▸ Activity
What is needed is a faithful transcription of all the data below, pictures excluded.

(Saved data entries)
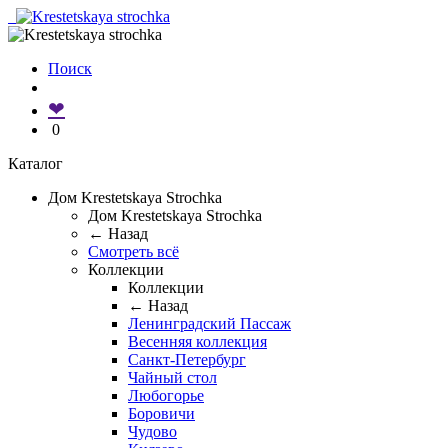
Поиск
❤
0
Каталог
Дом Krestetskaya Strochka
Дом Krestetskaya Strochka
← Назад
Смотреть всё
Коллекции
Коллекции
← Назад
Ленинградский Пассаж
Весенняя коллекция
Санкт-Петербург
Чайный стол
Любогорье
Боровичи
Чудово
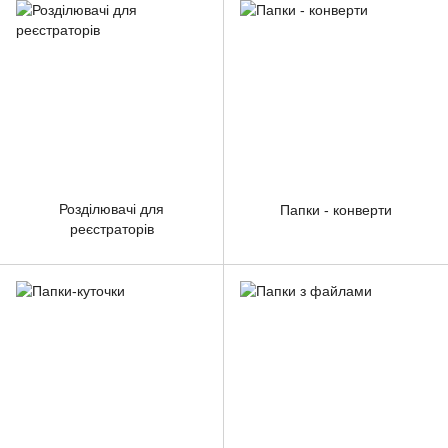
Розділювачі для
Папки - конверти
реєстраторів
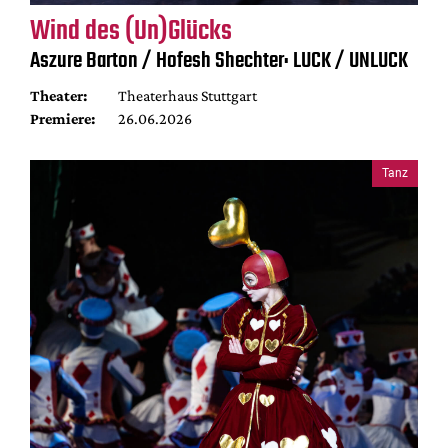
Wind des (Un)Glücks
Aszure Barton / Hofesh Shechter: LUCK / UNLUCK
Theater:
Theaterhaus Stuttgart
Premiere:
26.06.2026
Tanz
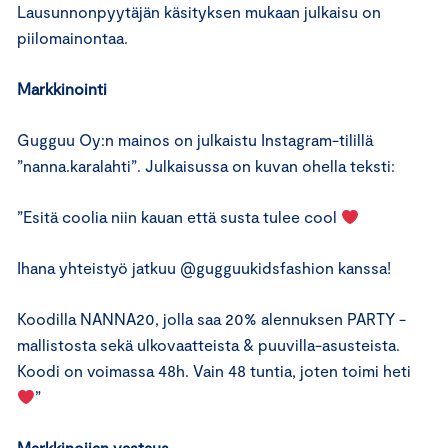
Lausunnonpyytäjän käsityksen mukaan julkaisu on
piilomainontaa.
Markkinointi
Gugguu Oy:n mainos on julkaistu Instagram-tilillä
”nanna.karalahti”. Julkaisussa on kuvan ohella teksti:
”Esitä coolia niin kauan että susta tulee cool
Ihana yhteistyö jatkuu @gugguukidsfashion kanssa!
Koodilla NANNA20, jolla saa 20% alennuksen PARTY -
mallistosta sekä ulkovaatteista & puuvilla-asusteista.
Koodi on voimassa 48h. Vain 48 tuntia, joten toimi heti
”
Markkinoijan vastaus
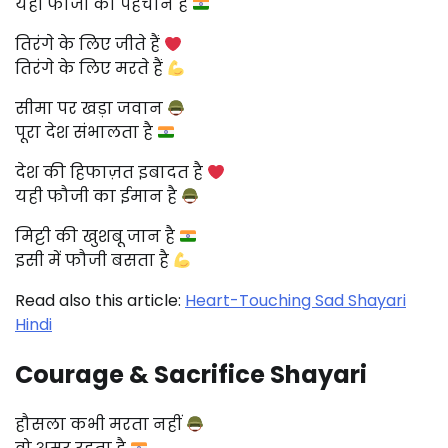
यही फौजी की पहचान है
तिरंगे के लिए जीते हैं
तिरंगे के लिए मरते हैं
सीमा पर खड़ा जवान
पूरा देश संभालता है
देश की हिफाज़त इबादत है
यही फौजी का ईमान है
मिट्टी की खुशबू जान है
इसी में फौजी बसता है
Read also this article:
Heart-Touching Sad Shayari
Hindi
Courage & Sacrifice Shayari
हौसला कभी मरता नहीं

▸ Task result
Поиск
❤
0
Каталог
Дом Krestetskaya Strochka
Дом Krestetskaya Strochka
← Назад
Смотреть всё
Коллекции
Коллекции
← Назад
Ленинградский Пассаж
Весенняя коллекция
Санкт-Петербург
Чайный стол
Любогорье
Боровичи
Чудово
Розділювачі для
Папки - конверти
реєстраторів
Wind des (Un)Glücks
Aszure Barton / Hofesh Shechter: LUCK / UNLUCK
Theater:
Theaterhaus Stuttgart
Premiere:
26.06.2026
Tanz
Lausunnonpyytäjän käsityksen mukaan julkaisu on
piilomainontaa.
Markkinointi
Gugguu Oy:n mainos on julkaistu Instagram-tilillä
”nanna.karalahti”. Julkaisussa on kuvan ohella teksti:
”Esitä coolia niin kauan että susta tulee cool
Ihana yhteistyö jatkuu @gugguukidsfashion kanssa!
Koodilla NANNA20, jolla saa 20% alennuksen PARTY -
mallistosta sekä ulkovaatteista & puuvilla-asusteista.
Koodi on voimassa 48h. Vain 48 tuntia, joten toimi heti
”
Markkinoijan vastaus
यही फौजी की पहचान है
तिरंगे के लिए जीते हैं
तिरंगे के लिए मरते हैं
सीमा पर खड़ा जवान
पूरा देश संभालता है
देश की हिफाज़त इबादत है
यही फौजी का ईमान है
मिट्टी की खुशबू जान है
इसी में फौजी बसता है
Read also this article:
Heart-Touching Sad Shayari
Hindi
Courage & Sacrifice Shayari
हौसला कभी मरता नहीं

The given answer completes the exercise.